A couple of construction guys sat at the far end of the bar, eyes glued to the Sox pregame playing on a TV above the jukebox. In a booth along the wall, an artist type with a soft felt hat was drinking a dark beer and cleaning some brushes with a spotted rag. Across from the artist sat a college girl wearing chinos and a pink Izod who was dying to touch something special before she settled down in Wellesley and had her three kids. The artist didn’t look particularly special, but he’d get better through the years as she retold the story to her friends over lunch. And then there was Lisa, eyebrows arched, perfectly manicured nails gripping the life out of her cigarette. Kevin didn’t know whether the relationship would last, but she was the one he’d shared the news with. Regardless of what happened in the future, nothing and no one could ever take that away. And that had to mean something.

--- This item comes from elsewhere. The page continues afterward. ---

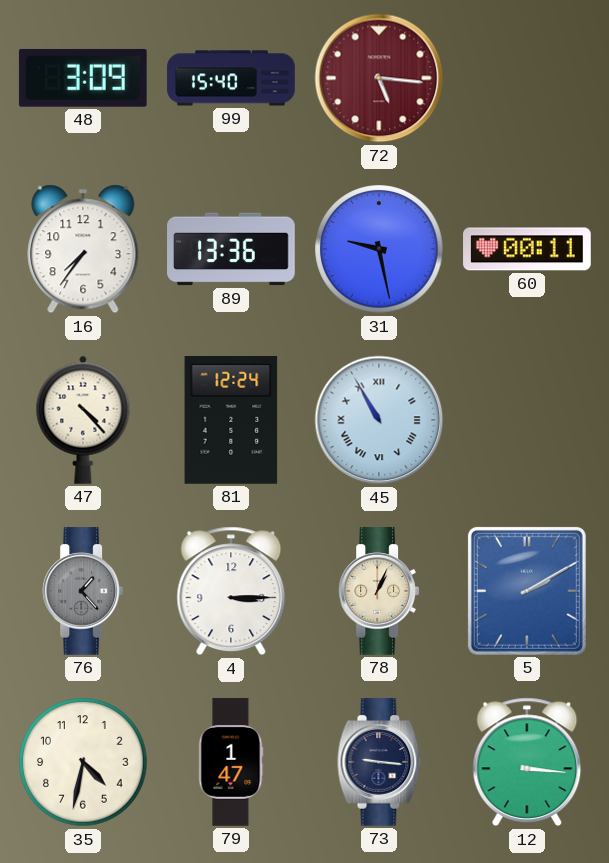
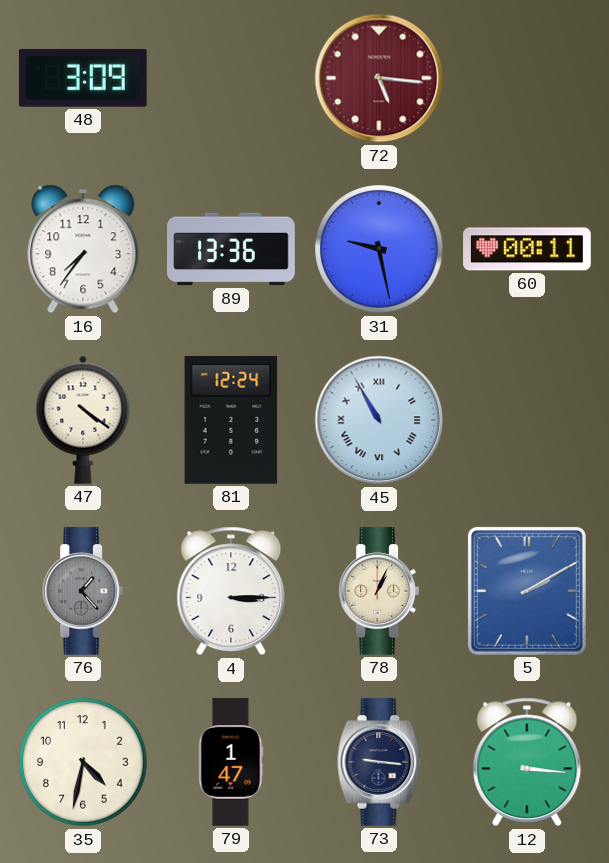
99: 15:40 -> none
47: 4:23 -> 4:21
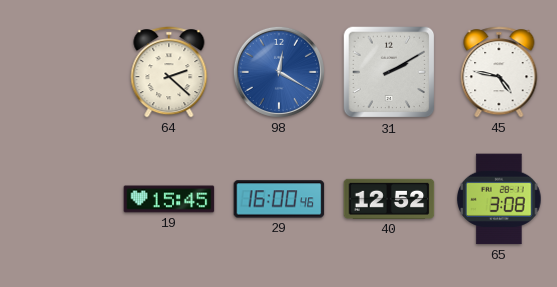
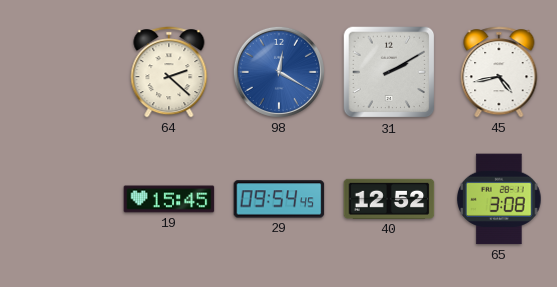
45: 4:47 -> 4:43
29: 16:00 -> 09:54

“Are you serious?” she said.
“Pretty serious, yeah.”
“For Tallent?”
“Best investigative piece.”
“Holy shit.” She crushed out her cigarette and took his face in her strong, well-shaped hands, laughing as she kissed him and
hugged him, pulling him close and laying her cheek next to his. Kevin felt the thick knot he hadn’t realized was there loosen in his chest.
“You’re impressed?”
“What do you think? Tell me about it.” Her fingers brushed his cuff before cupping the inside of his wrist, and he suddenly worried she might start crying.

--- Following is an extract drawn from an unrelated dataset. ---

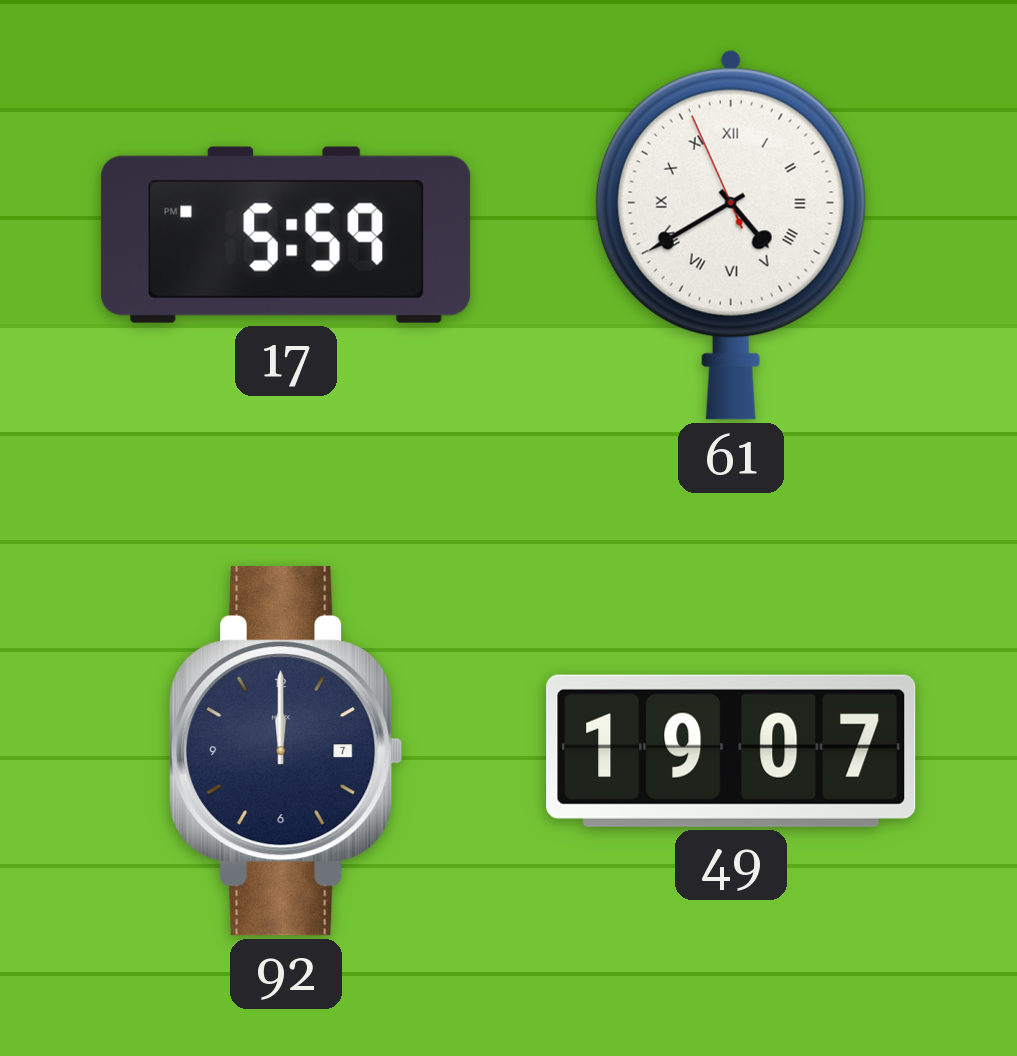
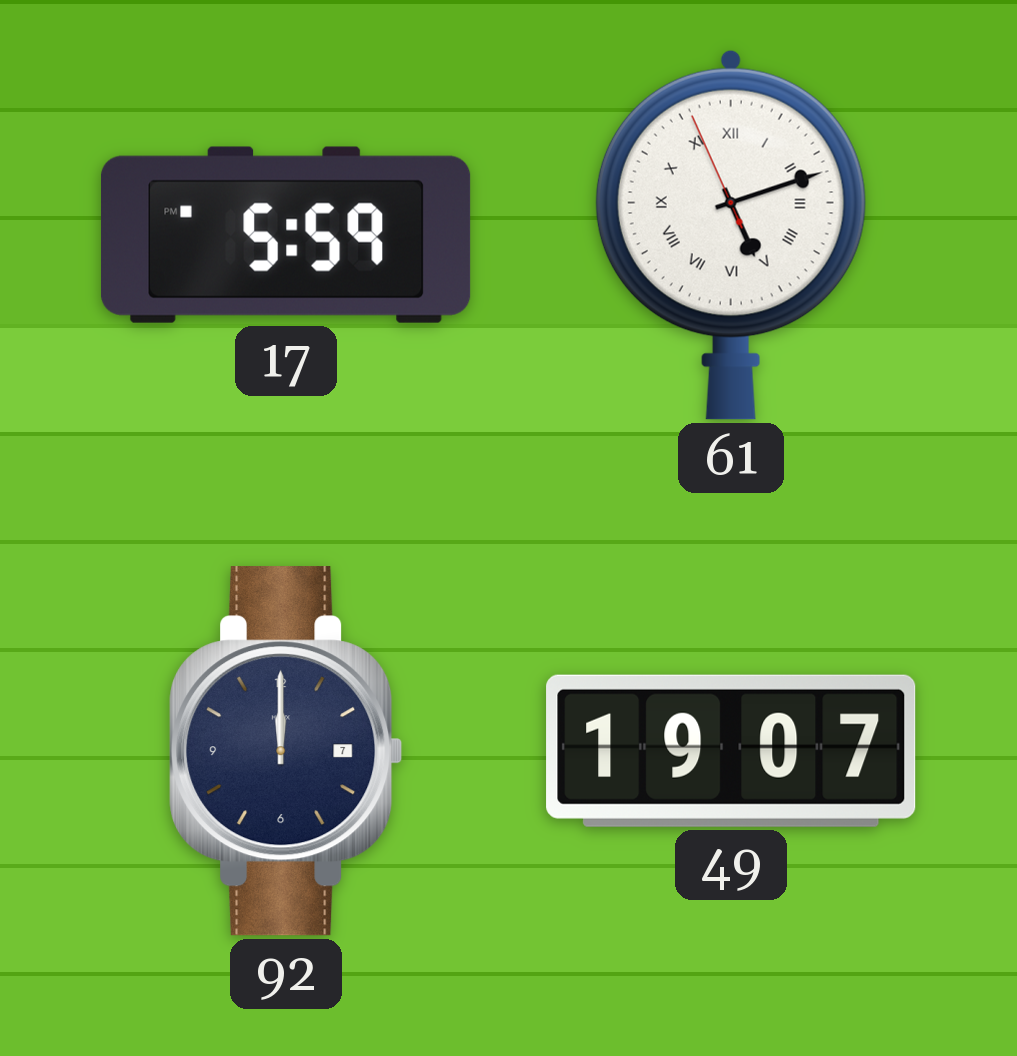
61: 4:39 -> 5:11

“There’s not much to tell. Someone on the committee leaked it to my editor. I asked if he was sure and he said a hundred percent.”
“Goddamn, Kevin. I’m so proud of you.” And then she did cry. A single, lovely tear, wiped away with a single, lovely finger. And it meant everything.
“Thanks, Lis.”
“I love you.”
“Me, too. You want to celebrate?”
“Better believe it. Let’s get some dinner, champagne.”

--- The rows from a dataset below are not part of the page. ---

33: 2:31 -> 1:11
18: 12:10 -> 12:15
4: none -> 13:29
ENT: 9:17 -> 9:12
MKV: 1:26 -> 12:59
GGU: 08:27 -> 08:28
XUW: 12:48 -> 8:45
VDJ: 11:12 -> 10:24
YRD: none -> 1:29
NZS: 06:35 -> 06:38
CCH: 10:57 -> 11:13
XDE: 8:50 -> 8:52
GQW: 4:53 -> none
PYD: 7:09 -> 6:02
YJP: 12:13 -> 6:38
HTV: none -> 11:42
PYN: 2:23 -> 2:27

“How about we just grab a couple of beers here instead?”
“That what you want?”
“I think so.”
Lisa kissed him again. “You want to get drunk in the Sevens? Let’s do it.”
She motioned for the bartender. Kevin stopped her. “What did you want to talk about?”
Her eyes slid to her briefcase, packed with paperwork and still sitting on the bar. “It’ll keep. Pulitzer Prize, Kev. Jesus.” She threw down some cash. “Order us a round. And don’t try to pay for it.”
He watched her head off to the ladies’ room, all legs and
heels and silk and smarts. A Picasso in motion. The two construction guys gave her a discreet look as she floated past, then back at Kevin. He tipped his nearly empty pint. They smiled and returned the favor. Kevin figured tonight would be as good as it got. So he’d enjoy it, before it all went to hell in the morning.